And then I dumped it in the garbage.
Why did I feel so homicidal towards a book?
It was all about how to make your wedding night work like clockwork, explaining what to do so that you'd have an orgasm. And it felt so choreographed. It was so much pressure!
I was young, inexperienced, and scared. I wanted some reassurance that sex was nothing to be scared about, and that I could relax and things would work out. Instead I felt like I was going to have to write a test afterwards to make sure I got everything right.
By the way, the book didn't work. My wedding night was lousy!
But I've been married for 20 years now, and what I've found is that sex gets so much better. And one of the things that makes sex so stupendous is that it's not just physical--it's also emotional and spiritual, too.
It's deeply intimate. That's what I wanted to understand.
In the early years of my marriage when things weren't working like clockwork, I yearned for a big sister who I could sit down with and ask real questions. But I didn't have a big sister. And it seems like most of the books written about sex for Christians were either written by couples or were written by men.
I thought it was about time that a woman wrote a book that told it like it is.
And so I've tried to write a "chatty" book that talks about sex from a woman's perspective, and lets it all hang out!
Never fear, though. I don't pressure anyone to achieve some magical high or else they feel like they've "failed." Instead, I try to present sex as a journey.
Don't judge it by every single encounter. You have a lifetime to grow together! So relax, have fun, and get to know each other in a whole new way.
One thing that's interesting about the research I did for my book: I asked people to rate their wedding nights in terms of how good the sex was. And then I asked them to rate their sex lives now. And having a lousy wedding night made absolutely no difference--absolutely none--on the quality of the sex people enjoy now.
So the message that my book gives women is "relax! Let what happens, happen. The amazing thing is that now you get to know each other in every way--physically, emotionally, and spiritually. So revel in that--not in whether or not you can try every position and achieve simultaneous orgasms in your first year together."
What do you most enjoy about speaking and writing about sex?
This may sound weird, but I know you'll understand this, Julie. I like saying the stuff that everybody else is too scared to say.
My husband and I speak at marriage conferences, and we always do the "sex" talk. And I have these comedy routines I do about what often runs through a women's brain while she's making love. And everybody roars with laughter, because we all know it, but no one talks about it.
Or else everyone's scared to talk about the things that people are actually thinking about and wondering about, like sex toys, or oral sex, or different positions, or why can't I orgasm?

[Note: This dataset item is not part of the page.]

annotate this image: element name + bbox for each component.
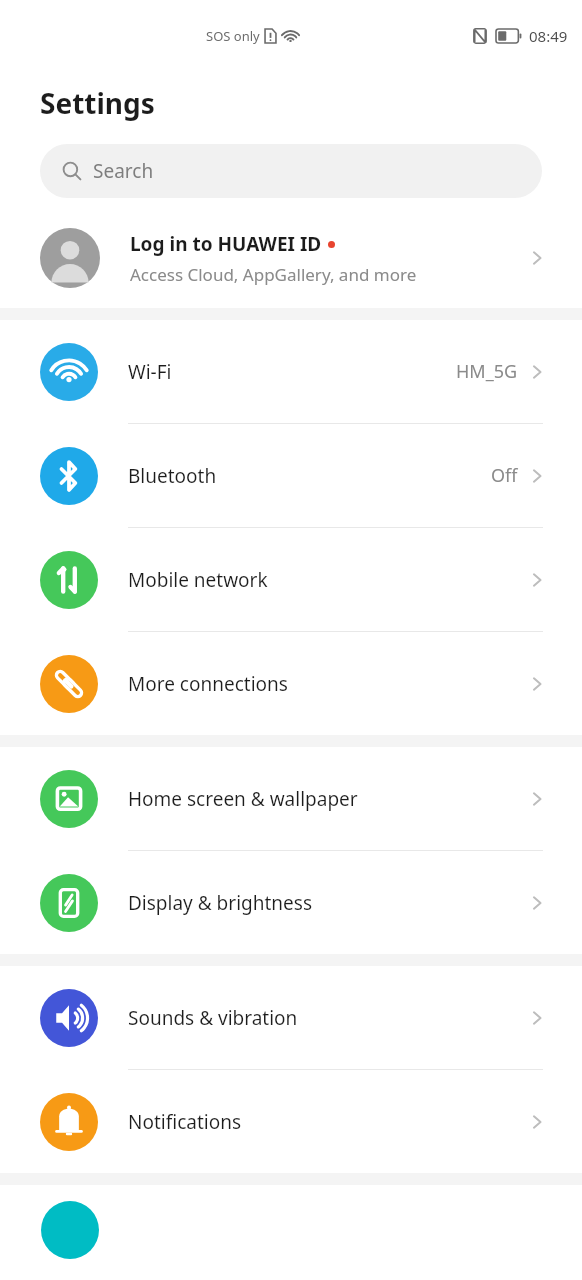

It doesn't bother me to say those words out loud (though I admit it took a little bit of practice when I started).
But I find the reception is one of overwhelming relief. We have this idea that everyone in the church is such a prude that they'll wilt if they hear the word "clitoris."
But it's not true.
Christians may be private, but we're not prudes. And most Christians crave real information about sex that isn't tainted by our culture's warped view of what's okay. I love filling that role.
Why do you personally think Christian married couples should be the biggest advocates for sex? How can we do more to ensure upcoming generations better appreciate and nurture sex in their marriages than possibly previous generations have?
Christian married couples have the best sex!
The tagline for my book, The Good Girl's Guide to Great Sex, is "and you thought bad girls had more fun."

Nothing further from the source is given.